Tesla wants to maintain (and secure) its position as a global electric vehicle leader and according to its founder and CEO, it has big ambitions to sell even more cars than it is today. The automaker is building factories around the world, with plans to build even more, and it seems the goal is to produce as many as 20-million EVs per year by 2030.
The company now operates some sixteen different facilities around the world, most of which either build cars or produce parts for them. Most recently, the automaker recently delivered the first vehicles (Model Y crossovers) built at its new factory in Germany (known as Giga Berlin, the Berlin Gigafactory or Gigafactory 4).
Last year was the automaker’s best in terms of sales volume, since it was able to sell nearly one million vehicles - 936,172 to be precise - marking an almost 90 percent increase year-over-year compared to 2020 when the company just missed reaching the 500,000 sales mark; that was again a significant improvement over 2019 when 367,500 units were delivered.
The 20-million sales per annum by the early 2030s seems like a big number, but it is what Elon Musk stated on the sidelines of the first Giga Berlin deliveries. Automotive News quotes the Tesla CEO as saying
I think it's aggressive, but not impossible, that we could do 20 million cars in 10 years. And that would be a good number because there's 2 billion cars and trucks in the world that are in active use, so 20 million would be then 1 percent of the global fleet per year.
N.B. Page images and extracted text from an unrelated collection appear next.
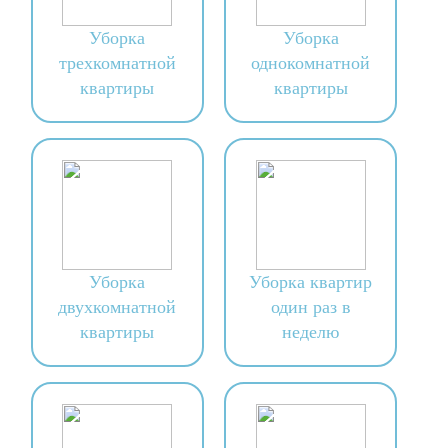
Уборка
Уборка
трехкомнатной
однокомнатной
квартиры
квартиры
Уборка
Уборка квартир
двухкомнатной
один раз в
квартиры
неделю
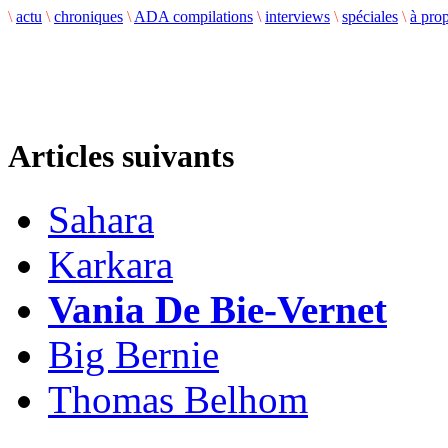
\
actu
\
chroniques
\
ADA compilations
\
interviews
\
spéciales
\
à pro
Articles suivants
Sahara
Karkara
Vania De Bie-Vernet
Big Bernie
Thomas Belhom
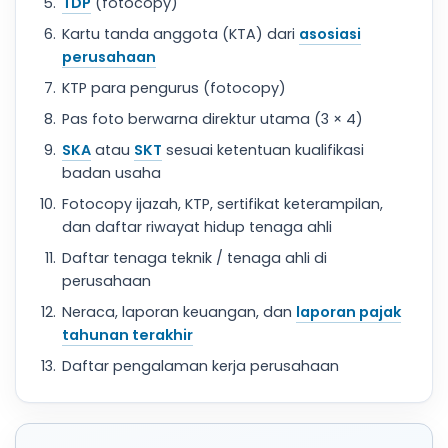
TDP
(fotocopy)
Kartu tanda anggota (KTA) dari
asosiasi
perusahaan
KTP para pengurus (fotocopy)
Pas foto berwarna direktur utama (3 × 4)
SKA
atau
SKT
sesuai ketentuan kualifikasi
badan usaha
Fotocopy ijazah, KTP, sertifikat keterampilan,
dan daftar riwayat hidup tenaga ahli
Daftar tenaga teknik / tenaga ahli di
perusahaan
Neraca, laporan keuangan, dan
laporan pajak
tahunan terakhir
Daftar pengalaman kerja perusahaan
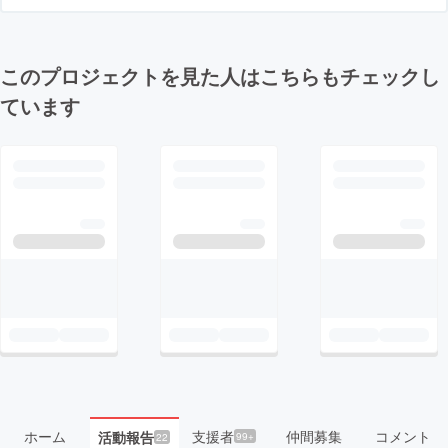
このプロジェクトを見た人はこちらもチェックし
ています
ホーム
支援者
仲間募集
コメント
活動報告
99+
22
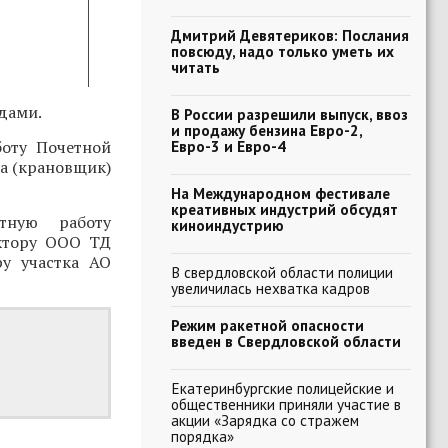
Дмитрий Девятериков: Послания
повсюду, надо только уметь их
читать
дами.
В России разрешили выпуск, ввоз
и продажу бензина Евро-2,
боту Почетной
Евро-3 и Евро-4
а (крановщик)
На Международном фестивале
креативных индустрий обсудят
тную работу
киноиндустрию
ектору ООО ТД
у участка АО
В свердловской области полиции
увеличилась нехватка кадров
Режим ракетной опасности
введен в Свердловской области
Екатеринбургские полицейские и
общественники приняли участие в
акции «Зарядка со стражем
порядка»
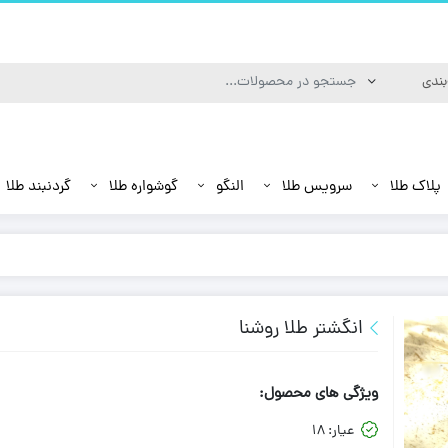
پلاک طلا
سرویس طلا
النگو
گوشواره طلا
گردنبند طلا
انگشتر طلا روشنا
ویژگی های محصول:
عیار:
18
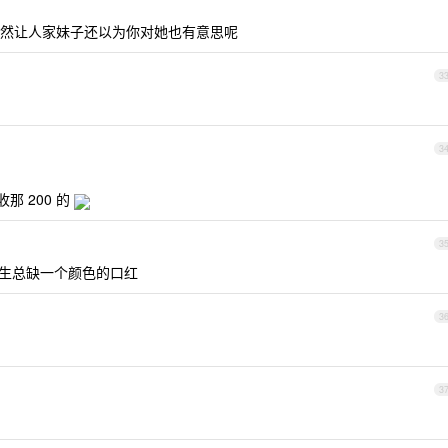
然让人家妹子还以为你对她也有意思呢
3
3
 200 的
3
女生总缺一个颜色的口红
3
3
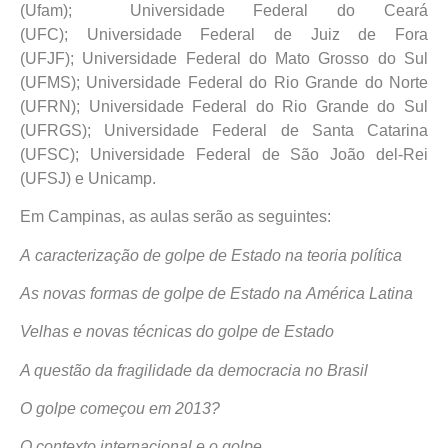
(Ufam);
Universidade Federal do Ceará
(UFC);
Universidade Federal de Juiz de Fora
(UFJF);
Universidade Federal do Mato Grosso do Sul
(UFMS);
Universidade Federal do Rio Grande do Norte
(UFRN);
Universidade Federal do Rio Grande do Sul
(UFRGS);
Universidade Federal de Santa Catarina
(UFSC);
Universidade Federal de São João del-Rei
(UFSJ) e Unicamp.
Em Campinas, as aulas serão as seguintes:
A caracterização de golpe de Estado na teoria política
As novas formas de golpe de Estado na América Latina
Velhas e novas técnicas do golpe de Estado
A questão da fragilidade da democracia no Brasil
O golpe começou em 2013?
O contexto internacional e o golpe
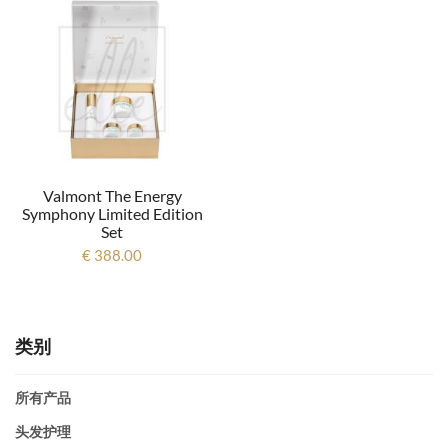
Valmont The Energy
Symphony Limited Edition
Set
€ 388.00
类别
所有产品
头发护理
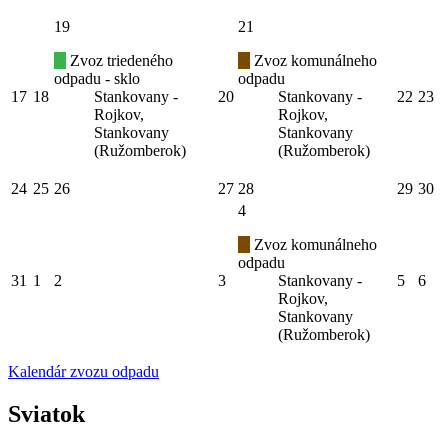
19
21
Zvoz triedeného
Zvoz komunálneho
odpadu - sklo
odpadu
17
18
Stankovany -
20
Stankovany -
22
23
Rojkov,
Rojkov,
Stankovany
Stankovany
(Ružomberok)
(Ružomberok)
24
25
26
27
28
29
30
4
Zvoz komunálneho
odpadu
31
1
2
3
Stankovany -
5
6
Rojkov,
Stankovany
(Ružomberok)
Kalendár zvozu odpadu
Sviatok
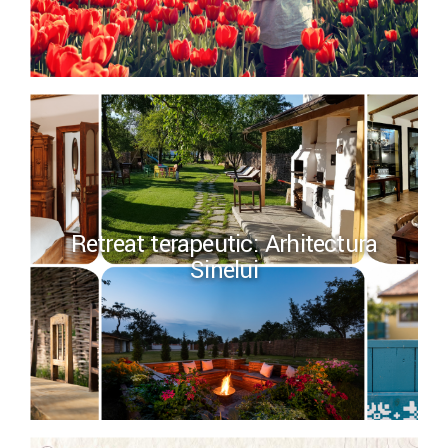
Retreat terapeutic: Arhitectura
Sinelui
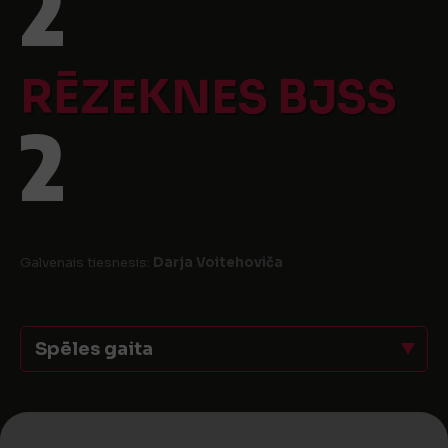
2
RĒZEKNES BJSS
2
Galvenais tiesnesis:
Darja Voitehoviča
Spēles gaita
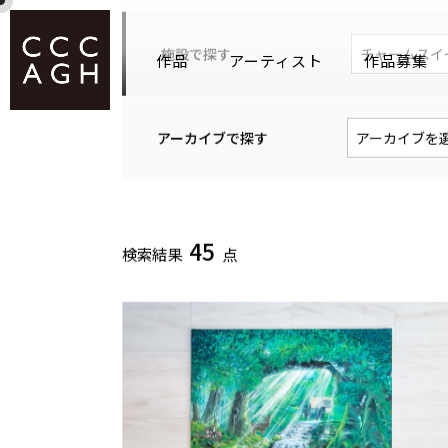
作品
アーティスト
作品募集
キーワードで探す
カテゴリーで探す
平面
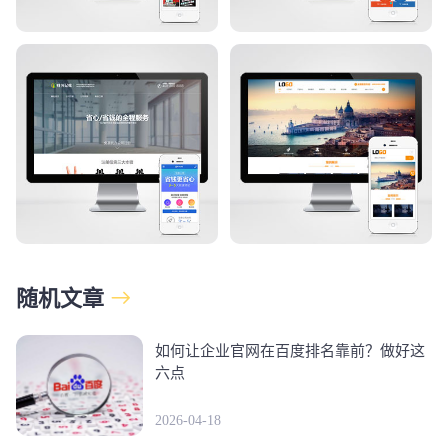
随机文章
如何让企业官网在百度排名靠前？做好这
六点
2026-04-18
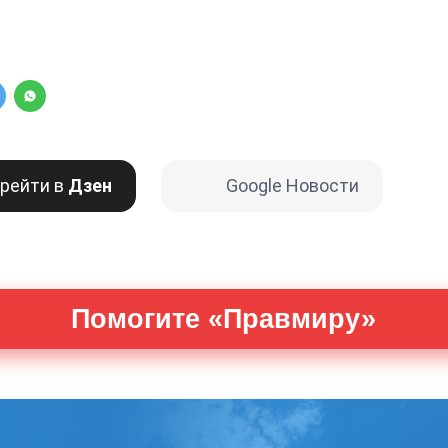
рейти в
Дзен
Google Новости
Помогите «Правмиру»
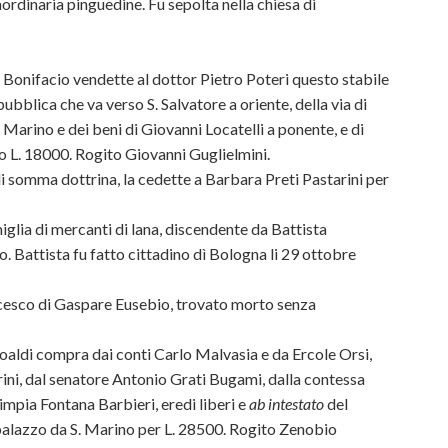
aordinaria pinguedine. Fu sepolta nella chiesa di
 Bonifacio vendette al dottor Pietro Poteri questo stabile
pubblica che va verso S. Salvatore a oriente, della via di
Marino e dei beni di Giovanni Locatelli a ponente, e di
o L. 18000. Rogito Giovanni Guglielmini.
i somma dottrina, la cedette a Barbara Preti Pastarini per
iglia di mercanti di lana, discendente da Battista
Gio. Battista fu fatto cittadino dì Bologna li 29 ottobre
ncesco di Gaspare Eusebio, trovato morto senza
oaldi compra dai conti Carlo Malvasia e da Ercole Orsi,
ini, dal senatore Antonio Grati Bugami, dalla contessa
limpia Fontana Barbieri, eredi liberi e
ab intestato
del
palazzo da S. Marino per L. 28500. Rogito Zenobio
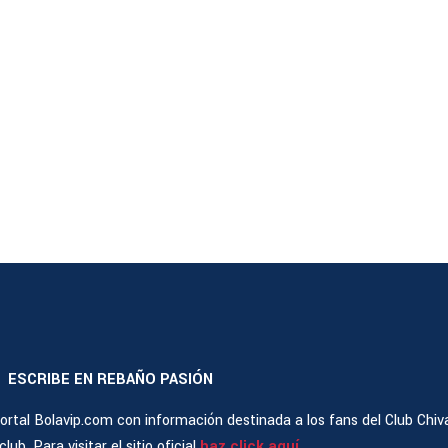
ESCRIBE EN REBAÑO PASIÓN
|
rtal Bolavip.com con información destinada a los fans del Club Chiv
ub. Para visitar el sitio oficial
haz click aquí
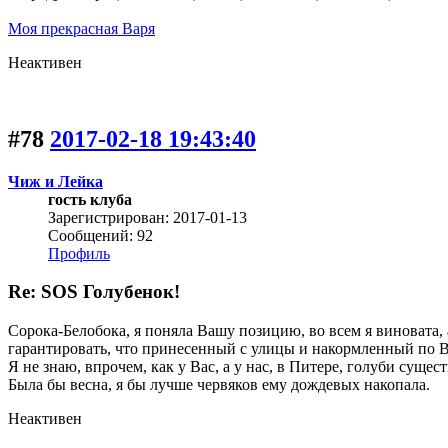
Моя прекрасная Варя
Неактивен
#78
2017-02-18 19:43:40
Чиж и Лейка
гость клуба
Зарегистрирован: 2017-01-13
Сообщений: 92
Профиль
Re: SOS Голубенок!
Сорока-Белобока, я поняла Вашу позицию, во всем я виновата, а
гарантировать, что принесенный с улицы и накормленный по В
Я не знаю, впрочем, как у Вас, а у нас, в Питере, голуби суще
Была бы весна, я бы лучше червяков ему дождевых накопала.
Неактивен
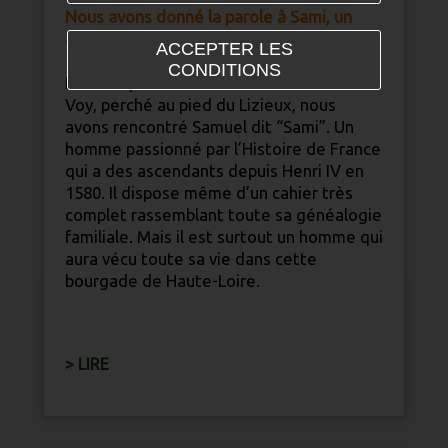
Nous avons donné la parole à Sami, un
altiligérien pure souche.
ACCEPTER LES
CONDITIONS
Dans un petit hameau du Mazet Saint
Voy, perché au pied du Lizieux, nous
avons rencontré Samuel dit “Sami”. Un
homme passionné par l’Histoire de France
qui a des ascendants depuis Henri IV en
1580. Il dispose même d’un cahier très
complet rassemblant toute sa généalogie
familiale. Mais il est surtout un homme qui
aura vécu toute sa vie dans cette
bourgade de
Haute-Loire
.
> LIRE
Tesla will also expand its model roster by then - it will not keep building the same four models that it offers now. In regard to this, Musk expects that
As we are able to ramp production and satisfy demand in our existing markets, then we will be able to expand to other markets and we will also add additional products.
The newly inaugurated production facility in Germany is expected to reach an output of 500,000 cars yearly by 2025 - this year it is expected to produce around 54,000 vehicles, then 280,000 in 2023 and the ramp-up will continue until 2025.